# MATERIAL SUPPLIED

· · · ·

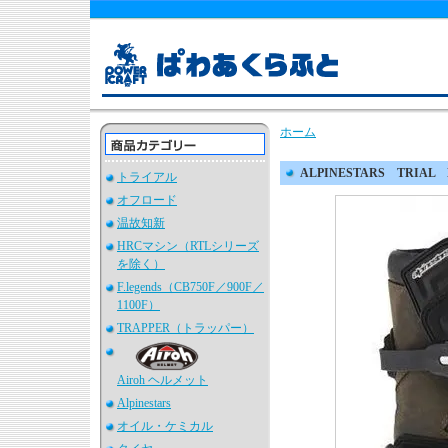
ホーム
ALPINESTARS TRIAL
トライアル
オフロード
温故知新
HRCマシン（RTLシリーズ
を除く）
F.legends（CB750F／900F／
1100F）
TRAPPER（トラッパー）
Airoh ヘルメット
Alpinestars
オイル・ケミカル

· · · ·

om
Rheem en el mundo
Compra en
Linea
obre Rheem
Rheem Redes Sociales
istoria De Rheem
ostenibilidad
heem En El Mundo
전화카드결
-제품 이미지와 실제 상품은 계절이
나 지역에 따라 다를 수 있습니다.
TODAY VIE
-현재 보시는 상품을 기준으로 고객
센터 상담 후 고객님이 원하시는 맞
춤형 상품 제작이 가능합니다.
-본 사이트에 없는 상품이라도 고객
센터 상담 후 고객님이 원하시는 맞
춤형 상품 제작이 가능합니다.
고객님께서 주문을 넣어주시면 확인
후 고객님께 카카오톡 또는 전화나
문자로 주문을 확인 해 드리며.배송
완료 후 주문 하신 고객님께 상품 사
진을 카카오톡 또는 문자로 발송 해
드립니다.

· · · ·

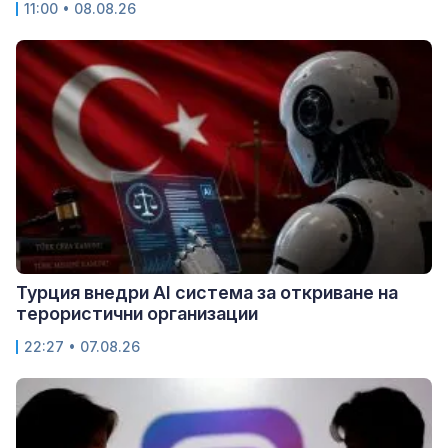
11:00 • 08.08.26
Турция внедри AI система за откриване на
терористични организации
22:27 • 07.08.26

· · · ·

Wherever a line of the data holds "Rheem", copy that line.

# RESPONSE
Rheem en el mundo
obre Rheem
Rheem Redes Sociales
istoria De Rheem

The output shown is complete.